+++ GIVEN RECORDS
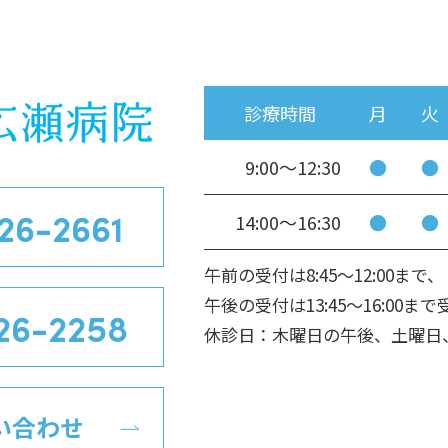
診療時間
月
火
9:00～
12:30
●
●
26-2661
14:00～
16:30
●
●
午前の受付は8:45～12:00まで、
午後の受付は13:45～16:00
26-2258
休診日：木曜日の午後、土曜日
い合わせ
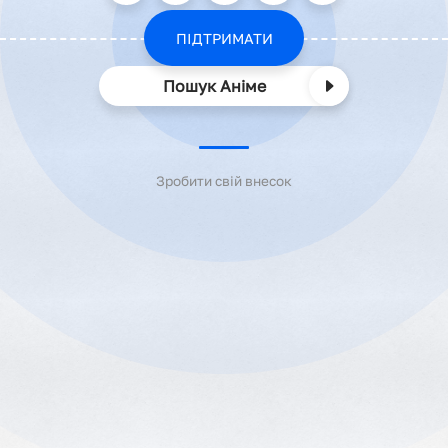
ПІДТРИМАТИ
Пошук Аніме
Зробити свій внесок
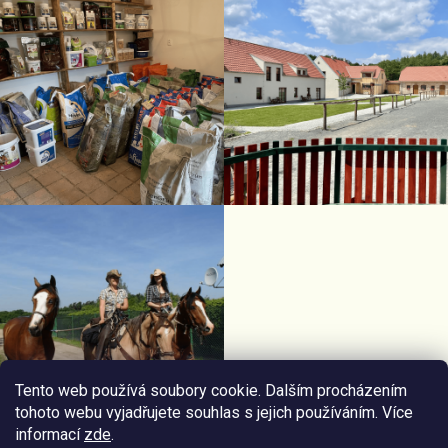
Tento web používá soubory cookie. Dalším procházením
tohoto webu vyjadřujete souhlas s jejich používáním. Více
informací
zde
.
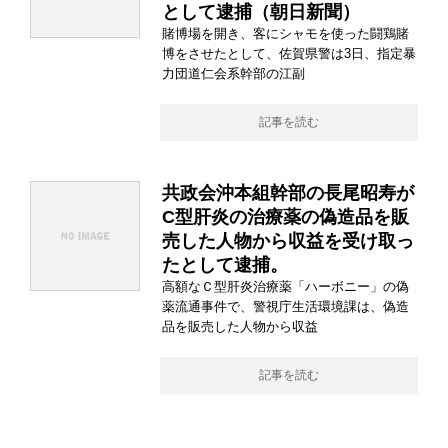
として逮捕（朝日新聞）
賭博場を開き、客にシャモを使った闘鶏賭
博をさせたとして、佐賀県警は3日、指定暴
力団道仁会系幹部の江副
記事を読む
共政会沖本組幹部の長尾昭寿が
C型肝炎の治療薬の偽造品を販
売した人物から収益を受け取っ
たとして逮捕。
高額なＣ型肝炎治療薬「ハーボニー」の偽
薬流通事件で、警視庁生活環境課は、偽造
品を販売した人物から収益
記事を読む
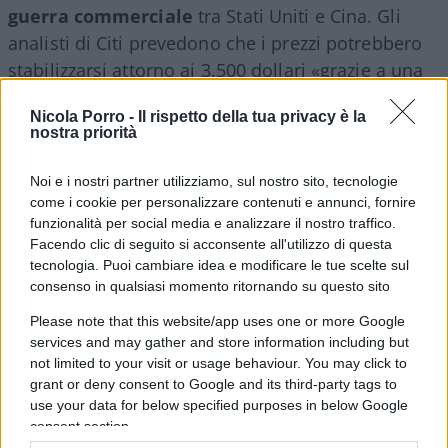
guerra commerciale
tra Stati Uniti e Cina. Gli
analisti di Citi prevedono che i prezzi potrebbero
stabilizzarsi attorno ai 3.500 dollari «grazie a una
domanda di investimento in forte espansione».
Nicola Porro -
Il rispetto della tua privacy è la
nostra priorità
Trend strutturale, non
passeggero
Noi e i nostri partner utilizziamo, sul nostro sito, tecnologie
come i cookie per personalizzare contenuti e annunci, fornire
funzionalità per social media e analizzare il nostro traffico.
Facendo clic di seguito si acconsente all'utilizzo di questa
“L’oro ha registrato una
tendenza al rialzo
ben
tecnologia. Puoi cambiare idea e modificare le tue scelte sul
consenso in qualsiasi momento ritornando su questo sito
prima dell’insediamento del presidente Trump”,
afferma Charlotte Peuron, fund manager di Crédit
Please note that this website/app uses one or more Google
Mutuel Asset Management. “Le banche centrali
services and may gather and store information including but
not limited to your visit or usage behaviour. You may click to
sono acquirenti netti da 15 anni consecutivi e
grant or deny consent to Google and its third-party tags to
negli ultimi tre anni hanno superato le 1.000
use your data for below specified purposes in below Google
tonnellate annue”.
consent section.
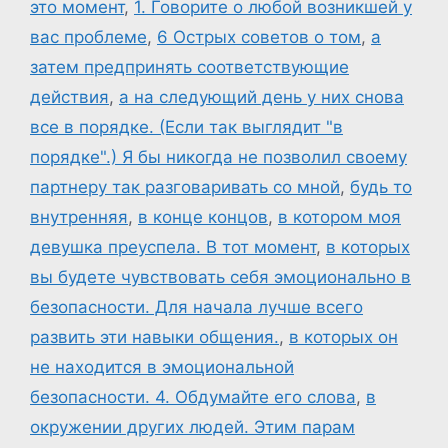
это момент
,
1. Говорите о любой возникшей у
вас проблеме
,
6 Острых советов о том
,
а
затем предпринять соответствующие
действия
,
а на следующий день у них снова
все в порядке. (Если так выглядит "в
порядке".) Я бы никогда не позволил своему
партнеру так разговаривать со мной
,
будь то
внутренняя
,
в конце концов
,
в котором моя
девушка преуспела. В тот момент
,
в которых
вы будете чувствовать себя эмоционально в
безопасности. Для начала лучше всего
развить эти навыки общения.
,
в которых он
не находится в эмоциональной
безопасности. 4. Обдумайте его слова
,
в
окружении других людей. Этим парам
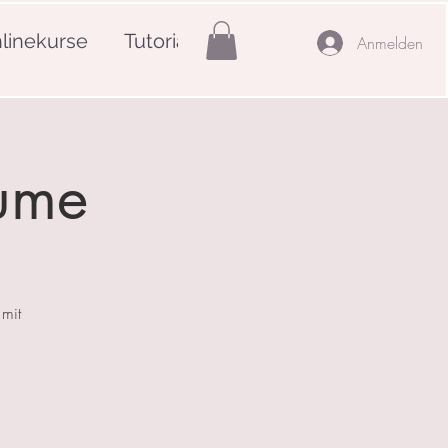
linekurse
Tutorials
Mehr
Anmelden
äume
mit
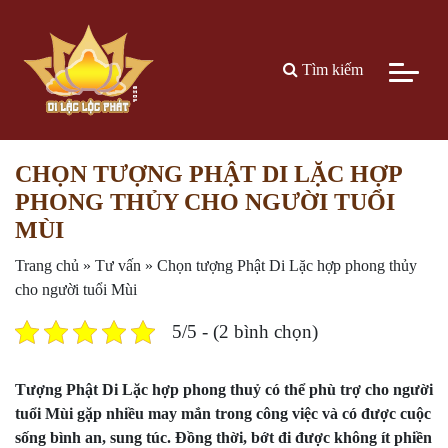
Tìm kiếm
CHỌN TƯỢNG PHẬT DI LẶC HỢP
PHONG THỦY CHO NGƯỜI TUỔI
MÙI
Trang chủ
»
Tư vấn
»
Chọn tượng Phật Di Lặc hợp phong thủy
cho người tuổi Mùi
5/5 - (2 bình chọn)
Tượng Phật Di Lặc hợp phong thuỷ có thể phù trợ cho người
tuổi Mùi gặp nhiều may mắn trong công việc và có được cuộc
sống bình an, sung túc. Đồng thời, bớt đi được không ít phiền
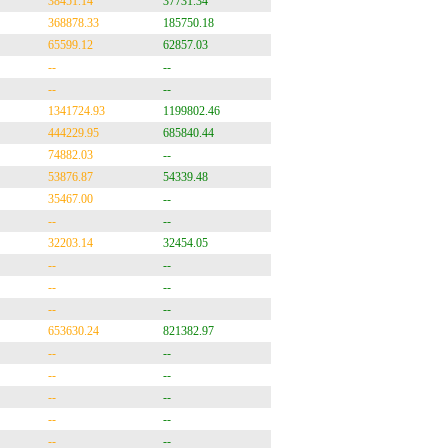
38451.14
37731.34
368878.33
185750.18
65599.12
62857.03
--
--
--
--
1341724.93
1199802.46
444229.95
685840.44
74882.03
--
53876.87
54339.48
35467.00
--
--
--
32203.14
32454.05
--
--
--
--
--
--
653630.24
821382.97
--
--
--
--
--
--
--
--
--
--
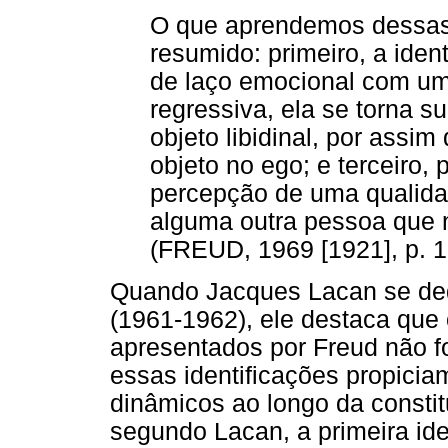
O que aprendemos dessas 
resumido: primeiro, a ident
de laço emocional com um
regressiva, ela se torna 
objeto libidinal, por assim
objeto no ego; e terceiro,
percepção de uma qualid
alguma outra pessoa que n
(FREUD, 1969 [1921], p. 1
Quando Jacques Lacan se de
(1961-1962), ele destaca que 
apresentados por Freud não 
essas identificações propici
dinâmicos ao longo da constit
segundo Lacan, a primeira ide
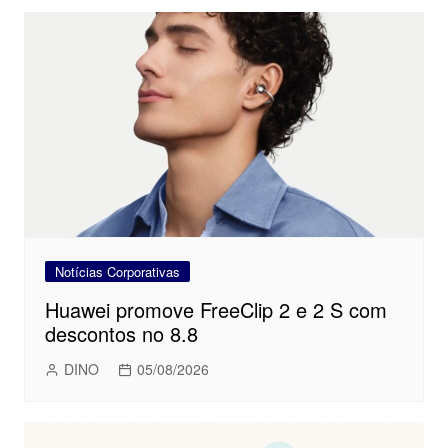
Notícias Corporativas
Huawei promove FreeClip 2 e 2 S com
descontos no 8.8
DINO
05/08/2026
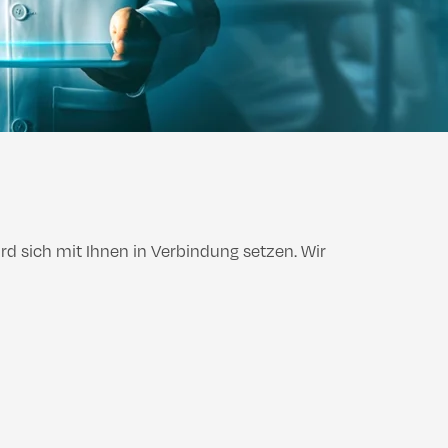
 Buttock Lift
Vaginoplastik
Labiaplastik
 Buttock Lift
Vaginoplastik
Labiaplastik
rd sich mit Ihnen in Verbindung setzen. Wir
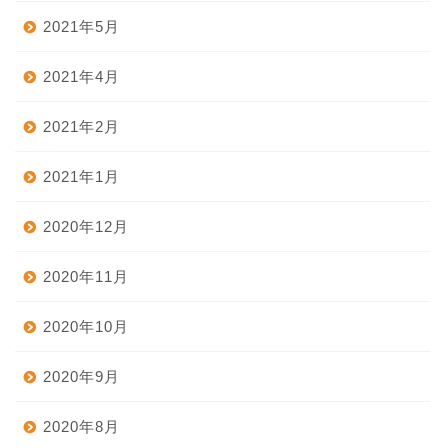
2021年5月
2021年4月
2021年2月
2021年1月
2020年12月
2020年11月
2020年10月
2020年9月
2020年8月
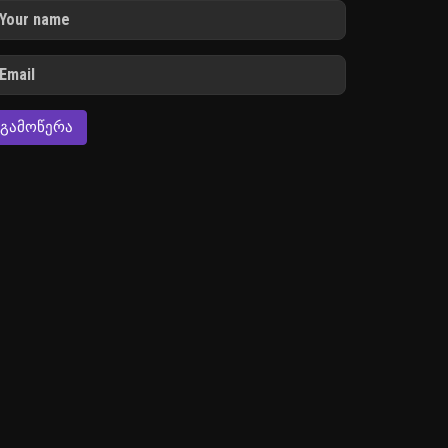
ᲒᲐᲛᲝᲬᲔᲠᲐ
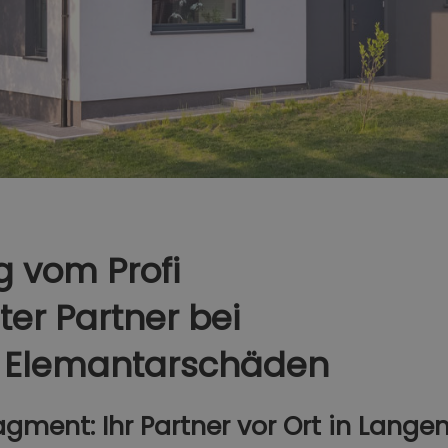
 vom Profi
er Partner bei
 Elemantarschäden
ent: Ihr Partner vor Ort in Lange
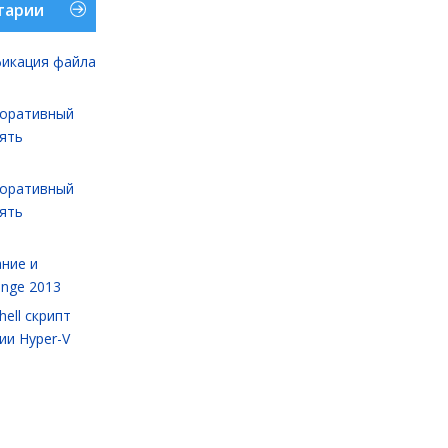
тарии
икация файла
оративный
лять
оративный
лять
ние и
ange 2013
ell cкрипт
ии Hyper-V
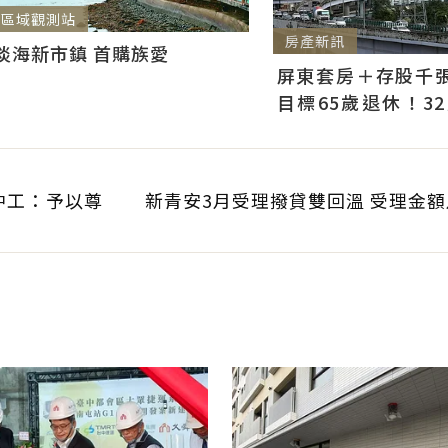
區域觀測站
房產新訊
淡海新市鎮 首購族愛
屏東套房＋存股千張00
目標65歲退休！3
曝：現在已有243張
中工：予以尊
新青安3月受理撥貸雙回溫 受理金額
++++++
Copy each line in the entries above where "your" turns up.

not limited to your visit or usage behaviour. You may click to
use your data for below specified purposes in below Google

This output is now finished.